Sopko avait déjà discuté avec des responsables américains des demandes de rédaction. En 2015, par exemple, le Pentagone a demandé à SIGAR de classer les informations sur les performances des forces de sécurité afghanes, prétendument demandées par le gouvernement afghan au motif qu’il avait averti les talibans de la position des forces. Sopko a déclaré que la demande incluait des informations telles que « des données sur les victimes, la force de l’unité, la formation et les lacunes opérationnelles, la préparation tactique et opérationnelle du leadership militaire afghan, des évaluations complètes du leadership du quartier général des forces de sécurité afghanes ; et les taux de préparation opérationnelle jusqu’au niveau du corps.
C’est exactement le genre d’informations dont on aurait besoin pour savoir si l’armée était une force viable, dit-il.
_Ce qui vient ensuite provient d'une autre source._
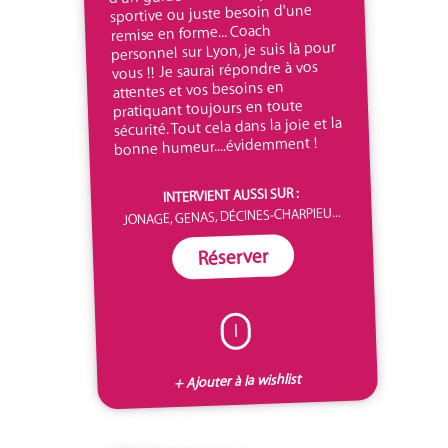
sportive ou juste besoin d'une
remise en forme... Coach
personnel sur Lyon, je suis là pour
vous !! Je saurai répondre à vos
attentes et vos besoins en
pratiquant toujours en toute
sécurité. Tout cela dans la joie et la
bonne humeur....évidemment !
INTERVIENT AUSSI SUR :
JONAGE, GENAS, DÉCINES-CHARPIEU...
Réserver
I
+ Ajouter à la wishlist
Le classer a privé le peuple américain de pouvoir mesurer le succès ou l’échec des forces afghanes. Le Congrès pouvait toujours lire ces informations, mais les membres ne pouvaient pas en parler publiquement en détail. « Les talibans connaissaient cette information. Le gouvernement afghan était au courant de cette information », dit-il. « Les seules personnes qui ne connaissaient pas cette information étaient celles qui la payaient : le contribuable américain. »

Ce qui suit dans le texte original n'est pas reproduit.